Евгению завязали глаза. Ткань была грубой, пахла потом и пылью. Его подняли на ноги, и он почувствовал, как чужие руки крепко держат его за локти, словно боялись, что он сорвётся и убежит.
Сначала его посадили в лодку, и они какое-то время плыли, потом высадили на берег и повели по коридорам. Сначала Евгений пытался считать шаги между поворотами, но потом сбился и оставил это занятие.
Шаги эхом отдавались в коридорах, словно стены самого тоннеля дышали. Евгений слышал приглушённые голоса — охранники переговаривались с кем-то, видимо, проходя через блокпосты.
— И что за птица? — спрашивал один из голосов.
— Шпион. На лодке с мотором проскочить хотел, — отвечал сухопарый.
Голоса звучали спокойно, но в них чувствовалась скрытая угроза, как у хищников, наблюдающих за жертвой.
Иногда тишину нарушал скрип металла или резкий удар железа о железо. Где-то журчала вода, капли звенели в темноте. Время от времени Евгению казалось, что он слышит чьи-то тяжёлые шаги вдали — слишком медленные и слишком громкие для человека.
Постепенно звуки стали меняться. Вместо холодного эха коридоров появились отголоски множества голосов, словно они приближались к чему-то большему. Шорохи, хруст, тихие разговоры — Евгений понял, что их ведут в место, где кипела жизнь.

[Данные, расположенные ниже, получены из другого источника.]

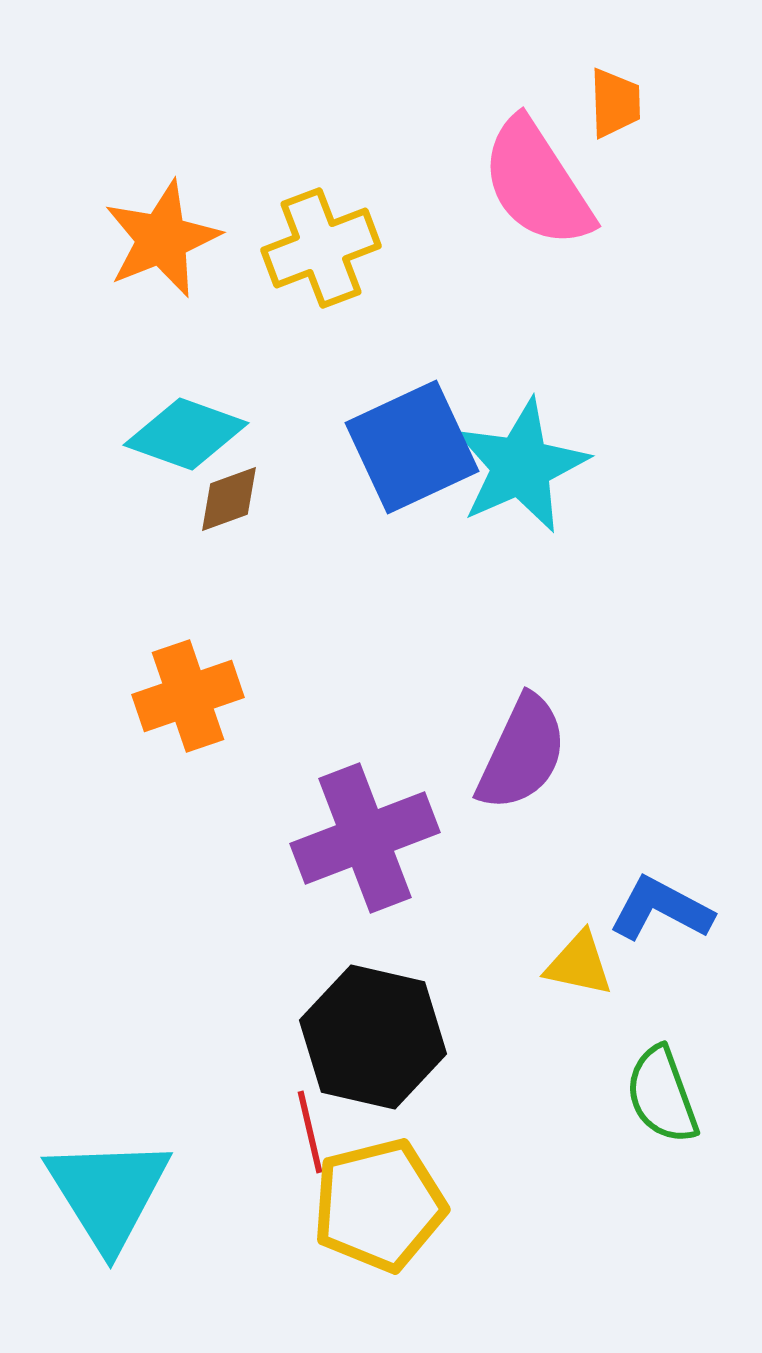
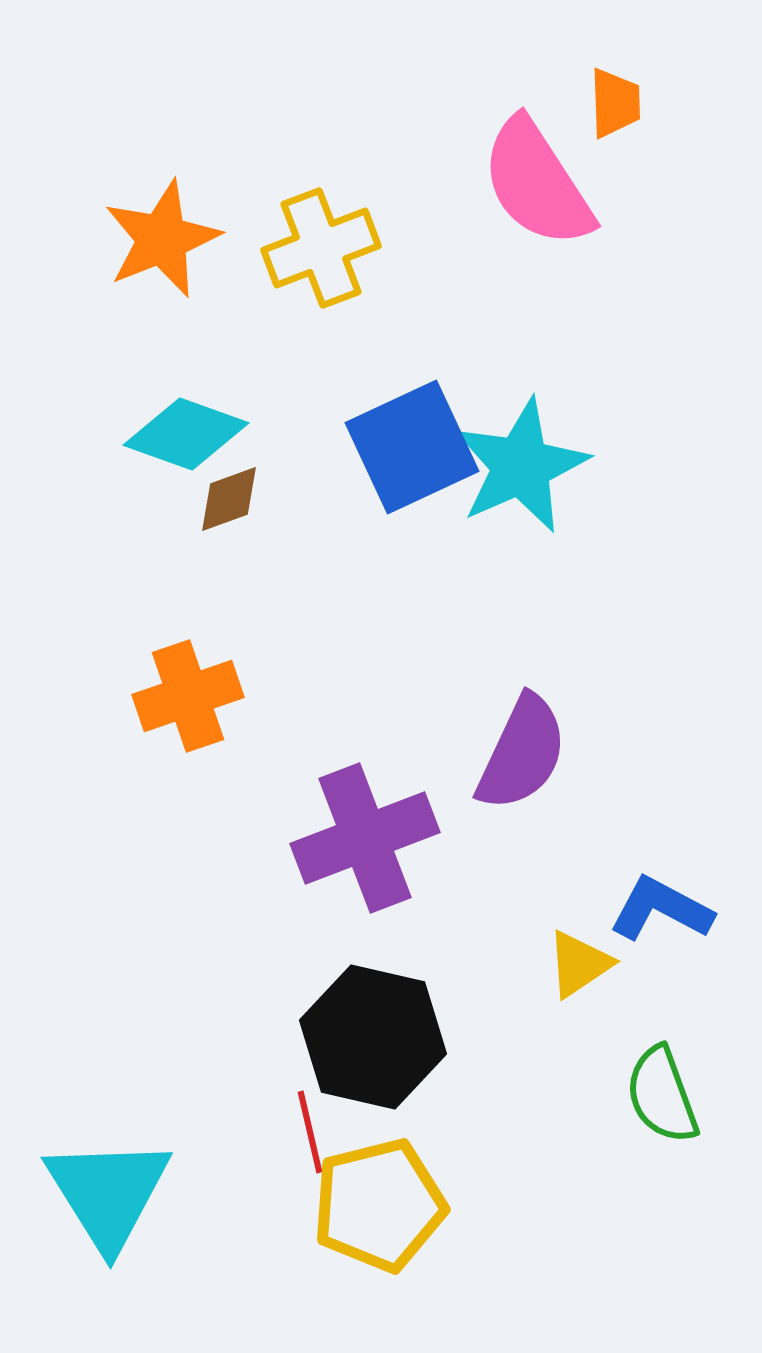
yellow triangle: rotated 46 degrees counterclockwise
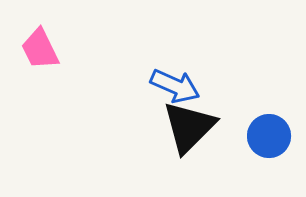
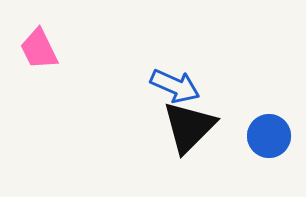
pink trapezoid: moved 1 px left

— Быстрее, не тормози, — рыкнул бородатый, подтолкнув Евгения вперёд.
Когда его ввели в большое помещение, он услышал гул, похожий на шум небольшого города. Люди переговаривались, кто-то смеялся, где-то раздавался детский смех, а вдалеке играл аккорд гитары. Но всё это накладывалось на приглушённые шёпоты:
— Это он?
— Кто он такой?
— Шпиён…
Евгений чувствовал, как эти взгляды буравят его, будто толпа пыталась проникнуть в его мысли.
— Этот?
— Да, несет какую-то ерунду про темную воду в облаках. Видать по голове сильно получил…
— Уже доложили.
— Куда дальше? — спросил сухопарый.
— Прямо. Конунг ждёт, — раздался чей-то голос, грубый и повелительный.

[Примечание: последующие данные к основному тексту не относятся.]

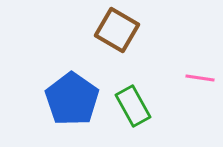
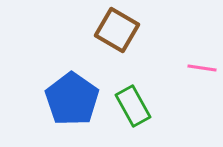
pink line: moved 2 px right, 10 px up
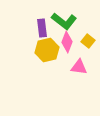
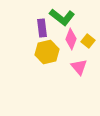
green L-shape: moved 2 px left, 4 px up
pink diamond: moved 4 px right, 3 px up
yellow hexagon: moved 2 px down
pink triangle: rotated 42 degrees clockwise
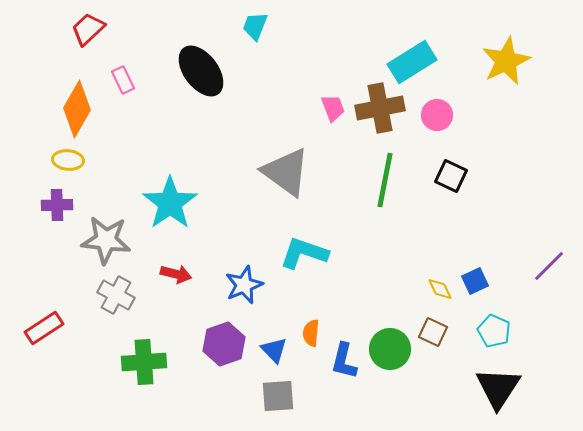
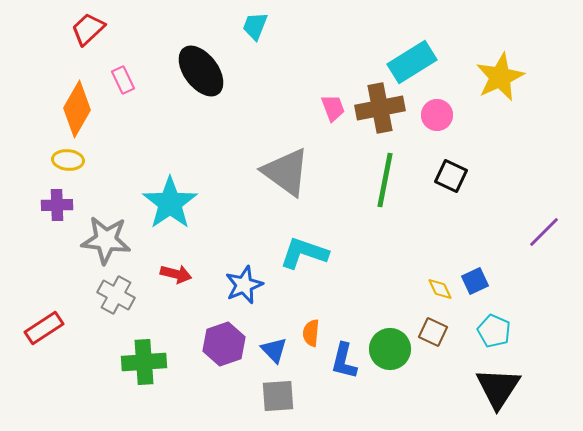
yellow star: moved 6 px left, 16 px down
purple line: moved 5 px left, 34 px up
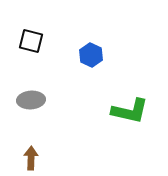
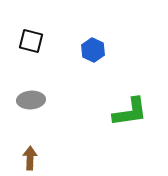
blue hexagon: moved 2 px right, 5 px up
green L-shape: moved 1 px down; rotated 21 degrees counterclockwise
brown arrow: moved 1 px left
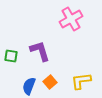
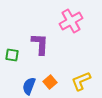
pink cross: moved 2 px down
purple L-shape: moved 7 px up; rotated 20 degrees clockwise
green square: moved 1 px right, 1 px up
yellow L-shape: rotated 15 degrees counterclockwise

Его подвели к какому-то помещению. Здесь пахло древесным дымом и горячим металлом. Тишина стала почти осязаемой, словно всё пространство замерло в ожидании.
— Конунг, — произнёс сухопарый, опустив голос. — Мы нашли его на кордоне. Шпион. На лодке с мотором. У него был американский пистолет.

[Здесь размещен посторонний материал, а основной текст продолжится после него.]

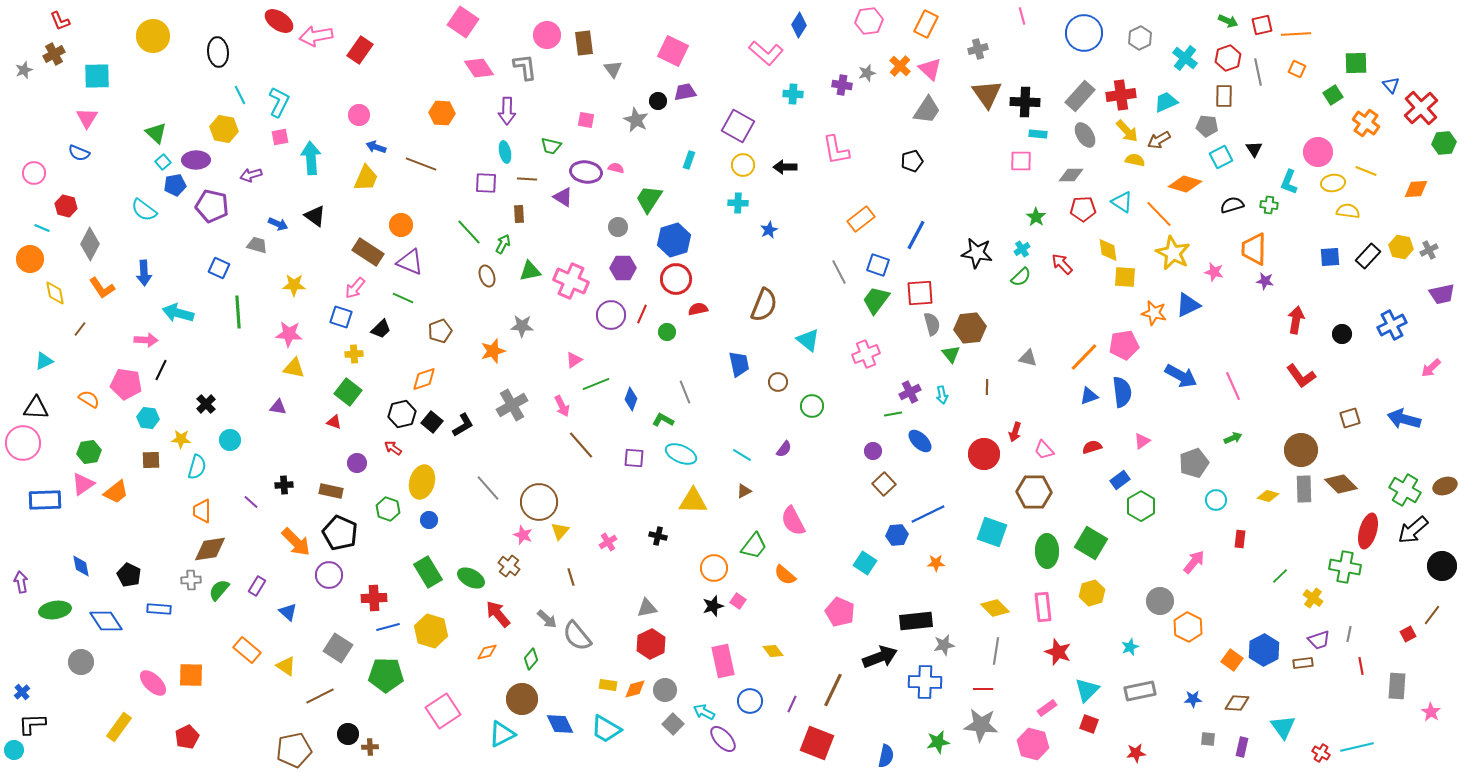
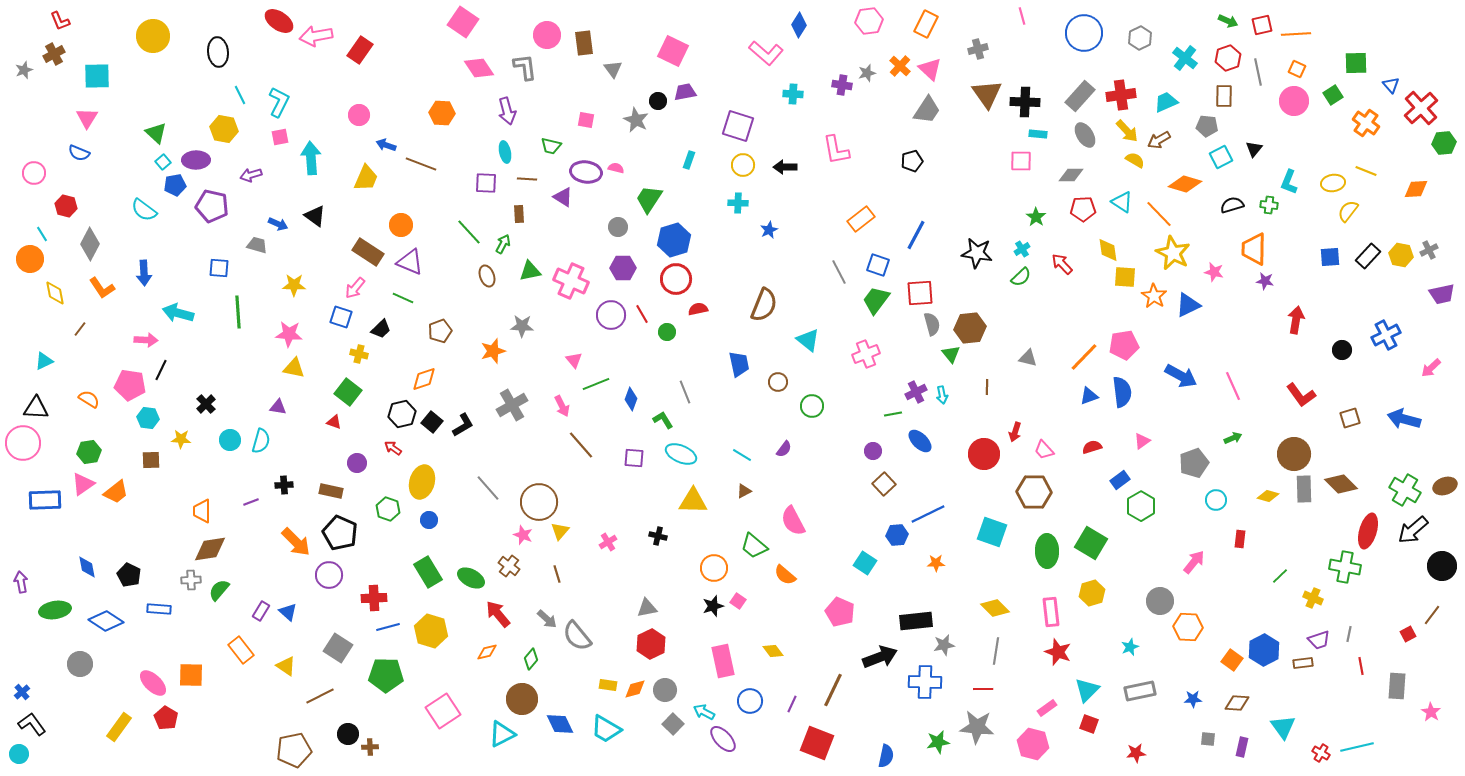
purple arrow at (507, 111): rotated 16 degrees counterclockwise
purple square at (738, 126): rotated 12 degrees counterclockwise
blue arrow at (376, 147): moved 10 px right, 2 px up
black triangle at (1254, 149): rotated 12 degrees clockwise
pink circle at (1318, 152): moved 24 px left, 51 px up
yellow semicircle at (1135, 160): rotated 18 degrees clockwise
yellow semicircle at (1348, 211): rotated 60 degrees counterclockwise
cyan line at (42, 228): moved 6 px down; rotated 35 degrees clockwise
yellow hexagon at (1401, 247): moved 8 px down
blue square at (219, 268): rotated 20 degrees counterclockwise
orange star at (1154, 313): moved 17 px up; rotated 20 degrees clockwise
red line at (642, 314): rotated 54 degrees counterclockwise
blue cross at (1392, 325): moved 6 px left, 10 px down
black circle at (1342, 334): moved 16 px down
yellow cross at (354, 354): moved 5 px right; rotated 18 degrees clockwise
pink triangle at (574, 360): rotated 36 degrees counterclockwise
red L-shape at (1301, 376): moved 19 px down
pink pentagon at (126, 384): moved 4 px right, 1 px down
purple cross at (910, 392): moved 6 px right
green L-shape at (663, 420): rotated 30 degrees clockwise
brown circle at (1301, 450): moved 7 px left, 4 px down
cyan semicircle at (197, 467): moved 64 px right, 26 px up
purple line at (251, 502): rotated 63 degrees counterclockwise
green trapezoid at (754, 546): rotated 92 degrees clockwise
blue diamond at (81, 566): moved 6 px right, 1 px down
brown line at (571, 577): moved 14 px left, 3 px up
purple rectangle at (257, 586): moved 4 px right, 25 px down
yellow cross at (1313, 598): rotated 12 degrees counterclockwise
pink rectangle at (1043, 607): moved 8 px right, 5 px down
blue diamond at (106, 621): rotated 24 degrees counterclockwise
orange hexagon at (1188, 627): rotated 24 degrees counterclockwise
orange rectangle at (247, 650): moved 6 px left; rotated 12 degrees clockwise
gray circle at (81, 662): moved 1 px left, 2 px down
black L-shape at (32, 724): rotated 56 degrees clockwise
gray star at (981, 725): moved 4 px left, 2 px down
red pentagon at (187, 737): moved 21 px left, 19 px up; rotated 15 degrees counterclockwise
cyan circle at (14, 750): moved 5 px right, 4 px down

Голос, звучавший из глубины зала, был низким и ровным, с оттенком силы, не требующей доказательств:
— Снимите с него повязку.
Ткань исчезла с глаз Евгения, и он зажмурился от яркого света. Постепенно глаза привыкли, и перед ним открылась картина. Зал был просторным, потолок терялся во тьме, а стены украшали факелы и чаши с огнём. Их свет отбрасывал тени на грубые каменные плиты пола.
В центре зала находился трон или нечто на него похожее — массивный стул, сделанный из металла и дерева, с подлокотниками, напоминающими когти зверя. К трону тянулись провода и кабели, свисающие с потолка, словно древо жизни, утерявшее свою листву.
На троне сидел пожилой мужчина. Его волосы и борода были седыми, но лицо оставалось твёрдым, а взгляд — острым, как лезвие ножа. Он казался человеком, который прожил долгую жизнь и ни разу не позволил себе слабости.
— Развяжите его, — сказал мужчина, и его голос прозвучал неожиданно спокойно.
Охранники переглянулись, их лица выразили удивление, но никто не посмел возразить. Они быстро развязали Евгению руки и отступили на шаг назад.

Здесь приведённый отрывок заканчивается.